WHAT IS BEING ASKED: Reproduce the opening lines of the records exactly, please, stopping after the line that contains "Certified supply, expert".

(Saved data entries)
* * * *
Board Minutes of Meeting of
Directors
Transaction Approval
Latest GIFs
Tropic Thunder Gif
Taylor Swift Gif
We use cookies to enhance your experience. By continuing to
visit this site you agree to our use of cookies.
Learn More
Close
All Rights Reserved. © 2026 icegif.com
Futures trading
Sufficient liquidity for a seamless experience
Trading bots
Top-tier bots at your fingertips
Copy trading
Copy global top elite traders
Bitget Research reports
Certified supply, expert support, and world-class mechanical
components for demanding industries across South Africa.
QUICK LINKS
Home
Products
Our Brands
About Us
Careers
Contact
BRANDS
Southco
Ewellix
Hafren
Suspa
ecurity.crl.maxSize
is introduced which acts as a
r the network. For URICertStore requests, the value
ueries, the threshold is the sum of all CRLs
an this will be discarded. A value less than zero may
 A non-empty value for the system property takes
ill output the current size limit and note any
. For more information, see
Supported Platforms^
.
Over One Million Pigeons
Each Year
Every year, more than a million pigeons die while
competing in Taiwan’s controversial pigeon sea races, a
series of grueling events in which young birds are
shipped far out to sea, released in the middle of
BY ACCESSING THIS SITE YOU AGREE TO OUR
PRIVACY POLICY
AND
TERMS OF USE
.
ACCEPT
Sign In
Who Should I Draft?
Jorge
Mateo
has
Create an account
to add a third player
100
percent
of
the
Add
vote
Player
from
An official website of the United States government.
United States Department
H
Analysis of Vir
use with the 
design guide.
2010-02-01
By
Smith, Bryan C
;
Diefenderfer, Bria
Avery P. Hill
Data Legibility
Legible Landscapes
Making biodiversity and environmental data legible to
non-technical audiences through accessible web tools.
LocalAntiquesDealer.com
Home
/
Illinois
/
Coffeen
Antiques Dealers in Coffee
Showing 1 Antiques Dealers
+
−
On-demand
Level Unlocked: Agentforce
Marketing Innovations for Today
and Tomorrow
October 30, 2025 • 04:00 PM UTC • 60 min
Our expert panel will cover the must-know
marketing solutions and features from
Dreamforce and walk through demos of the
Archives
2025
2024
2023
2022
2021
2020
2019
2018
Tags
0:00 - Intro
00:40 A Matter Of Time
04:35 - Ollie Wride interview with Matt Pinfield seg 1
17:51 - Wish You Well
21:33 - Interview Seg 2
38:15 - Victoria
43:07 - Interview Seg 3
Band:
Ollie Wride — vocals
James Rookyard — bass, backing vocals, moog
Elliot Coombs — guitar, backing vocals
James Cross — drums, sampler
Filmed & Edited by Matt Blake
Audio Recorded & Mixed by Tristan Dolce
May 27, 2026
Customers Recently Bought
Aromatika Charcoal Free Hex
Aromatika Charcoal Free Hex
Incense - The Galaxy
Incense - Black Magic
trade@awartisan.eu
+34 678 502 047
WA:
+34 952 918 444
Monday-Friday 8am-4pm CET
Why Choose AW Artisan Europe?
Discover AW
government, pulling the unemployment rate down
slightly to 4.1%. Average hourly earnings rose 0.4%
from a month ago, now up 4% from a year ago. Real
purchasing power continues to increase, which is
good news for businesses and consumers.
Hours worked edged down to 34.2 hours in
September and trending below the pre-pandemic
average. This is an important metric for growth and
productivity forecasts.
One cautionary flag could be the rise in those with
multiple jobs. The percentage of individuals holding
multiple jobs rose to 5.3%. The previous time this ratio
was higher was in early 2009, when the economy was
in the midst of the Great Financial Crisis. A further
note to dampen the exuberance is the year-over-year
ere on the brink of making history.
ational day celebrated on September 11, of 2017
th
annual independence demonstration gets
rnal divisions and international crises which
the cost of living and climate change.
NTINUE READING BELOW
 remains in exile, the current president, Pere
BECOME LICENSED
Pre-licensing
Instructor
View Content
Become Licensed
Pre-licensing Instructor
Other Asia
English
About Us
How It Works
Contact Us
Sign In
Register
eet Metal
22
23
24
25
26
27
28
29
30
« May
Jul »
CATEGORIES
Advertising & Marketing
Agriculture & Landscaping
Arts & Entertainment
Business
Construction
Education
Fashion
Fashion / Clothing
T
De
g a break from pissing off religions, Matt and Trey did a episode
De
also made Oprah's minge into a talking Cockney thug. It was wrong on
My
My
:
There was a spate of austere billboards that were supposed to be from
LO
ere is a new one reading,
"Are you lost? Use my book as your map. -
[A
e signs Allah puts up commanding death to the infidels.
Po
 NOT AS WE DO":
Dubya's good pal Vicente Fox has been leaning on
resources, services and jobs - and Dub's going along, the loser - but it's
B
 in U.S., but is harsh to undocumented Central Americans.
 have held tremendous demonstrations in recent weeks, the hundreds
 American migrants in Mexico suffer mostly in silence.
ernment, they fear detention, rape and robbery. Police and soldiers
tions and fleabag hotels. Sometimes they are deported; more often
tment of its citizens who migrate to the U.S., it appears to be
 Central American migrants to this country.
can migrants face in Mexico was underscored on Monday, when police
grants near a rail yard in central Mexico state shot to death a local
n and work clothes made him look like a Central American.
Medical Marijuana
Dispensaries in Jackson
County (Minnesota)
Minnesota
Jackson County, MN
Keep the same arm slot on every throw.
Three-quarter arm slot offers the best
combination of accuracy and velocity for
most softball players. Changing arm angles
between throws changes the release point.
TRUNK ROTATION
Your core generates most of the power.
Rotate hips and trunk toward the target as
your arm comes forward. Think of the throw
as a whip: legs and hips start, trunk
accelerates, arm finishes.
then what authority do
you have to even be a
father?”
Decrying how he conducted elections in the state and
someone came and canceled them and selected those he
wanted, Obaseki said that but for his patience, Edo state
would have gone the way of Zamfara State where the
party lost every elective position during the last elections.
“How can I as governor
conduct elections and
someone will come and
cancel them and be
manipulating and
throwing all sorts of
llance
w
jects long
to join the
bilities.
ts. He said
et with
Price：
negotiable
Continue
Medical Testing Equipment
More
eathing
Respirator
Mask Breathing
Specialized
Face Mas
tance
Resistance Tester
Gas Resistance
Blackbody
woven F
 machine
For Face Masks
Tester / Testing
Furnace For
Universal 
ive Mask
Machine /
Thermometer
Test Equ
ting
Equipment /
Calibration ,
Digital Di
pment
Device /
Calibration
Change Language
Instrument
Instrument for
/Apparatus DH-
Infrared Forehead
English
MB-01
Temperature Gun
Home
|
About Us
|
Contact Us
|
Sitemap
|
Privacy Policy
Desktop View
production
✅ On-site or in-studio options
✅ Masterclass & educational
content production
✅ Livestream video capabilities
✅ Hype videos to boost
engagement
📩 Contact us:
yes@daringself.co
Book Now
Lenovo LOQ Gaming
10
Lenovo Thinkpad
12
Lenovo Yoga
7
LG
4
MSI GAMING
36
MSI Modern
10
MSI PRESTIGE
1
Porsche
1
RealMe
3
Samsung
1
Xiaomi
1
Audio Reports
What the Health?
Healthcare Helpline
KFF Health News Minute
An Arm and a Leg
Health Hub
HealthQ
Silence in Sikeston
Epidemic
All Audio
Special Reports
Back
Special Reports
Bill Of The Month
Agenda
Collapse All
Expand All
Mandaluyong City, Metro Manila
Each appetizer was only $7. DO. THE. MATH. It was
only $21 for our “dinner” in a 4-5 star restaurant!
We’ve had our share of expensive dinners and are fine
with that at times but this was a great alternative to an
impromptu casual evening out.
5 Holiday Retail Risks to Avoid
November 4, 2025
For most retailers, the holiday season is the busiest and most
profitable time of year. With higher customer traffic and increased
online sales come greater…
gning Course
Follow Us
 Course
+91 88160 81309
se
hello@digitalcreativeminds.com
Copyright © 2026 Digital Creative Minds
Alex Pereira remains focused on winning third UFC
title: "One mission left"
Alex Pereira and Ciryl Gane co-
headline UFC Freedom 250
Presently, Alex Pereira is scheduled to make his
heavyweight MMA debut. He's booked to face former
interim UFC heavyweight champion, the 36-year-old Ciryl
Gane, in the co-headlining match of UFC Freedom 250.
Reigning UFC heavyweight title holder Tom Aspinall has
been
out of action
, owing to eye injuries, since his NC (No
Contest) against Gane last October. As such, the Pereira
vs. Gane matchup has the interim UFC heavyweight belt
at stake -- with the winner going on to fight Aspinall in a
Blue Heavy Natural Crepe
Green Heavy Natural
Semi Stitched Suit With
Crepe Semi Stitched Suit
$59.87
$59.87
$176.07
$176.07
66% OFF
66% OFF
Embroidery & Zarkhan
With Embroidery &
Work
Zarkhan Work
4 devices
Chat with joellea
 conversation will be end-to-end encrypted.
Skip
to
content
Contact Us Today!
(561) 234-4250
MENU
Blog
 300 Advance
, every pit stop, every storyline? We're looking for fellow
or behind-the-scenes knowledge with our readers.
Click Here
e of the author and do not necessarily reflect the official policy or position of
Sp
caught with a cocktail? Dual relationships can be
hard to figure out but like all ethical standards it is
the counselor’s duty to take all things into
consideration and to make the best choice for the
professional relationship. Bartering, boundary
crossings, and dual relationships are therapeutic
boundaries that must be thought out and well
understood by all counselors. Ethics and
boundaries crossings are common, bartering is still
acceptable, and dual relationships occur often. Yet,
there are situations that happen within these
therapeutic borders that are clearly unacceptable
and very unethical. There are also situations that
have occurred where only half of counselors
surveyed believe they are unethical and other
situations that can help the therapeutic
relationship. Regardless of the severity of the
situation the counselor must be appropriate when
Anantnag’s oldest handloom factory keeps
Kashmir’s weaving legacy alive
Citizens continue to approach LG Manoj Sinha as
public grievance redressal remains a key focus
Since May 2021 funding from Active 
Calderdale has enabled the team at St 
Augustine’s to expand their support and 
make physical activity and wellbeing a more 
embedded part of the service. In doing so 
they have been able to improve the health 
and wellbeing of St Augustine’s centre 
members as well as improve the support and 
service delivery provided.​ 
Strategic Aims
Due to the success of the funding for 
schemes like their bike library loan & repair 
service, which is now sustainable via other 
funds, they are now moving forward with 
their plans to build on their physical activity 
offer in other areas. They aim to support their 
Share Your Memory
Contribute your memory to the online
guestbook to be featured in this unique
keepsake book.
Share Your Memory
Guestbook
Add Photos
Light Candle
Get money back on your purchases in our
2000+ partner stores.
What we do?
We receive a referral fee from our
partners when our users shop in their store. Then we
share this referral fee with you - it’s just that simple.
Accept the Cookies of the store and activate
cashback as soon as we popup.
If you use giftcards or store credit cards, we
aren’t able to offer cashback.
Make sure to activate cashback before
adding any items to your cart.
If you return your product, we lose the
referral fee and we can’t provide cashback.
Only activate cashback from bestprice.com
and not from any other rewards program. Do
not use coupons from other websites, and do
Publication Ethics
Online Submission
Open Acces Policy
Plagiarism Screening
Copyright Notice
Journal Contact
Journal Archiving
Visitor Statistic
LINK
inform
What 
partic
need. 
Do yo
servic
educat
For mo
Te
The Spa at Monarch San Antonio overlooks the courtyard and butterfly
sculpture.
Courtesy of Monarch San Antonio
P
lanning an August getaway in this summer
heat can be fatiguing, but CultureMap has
* * * *
RESPONSE:
Board Minutes of Meeting of
Directors
Transaction Approval
Latest GIFs
Tropic Thunder Gif
Taylor Swift Gif
We use cookies to enhance your experience. By continuing to
visit this site you agree to our use of cookies.
Learn More
Close
All Rights Reserved. © 2026 icegif.com
Futures trading
Sufficient liquidity for a seamless experience
Trading bots
Top-tier bots at your fingertips
Copy trading
Copy global top elite traders
Bitget Research reports
Certified supply, expert support, and world-class mechanical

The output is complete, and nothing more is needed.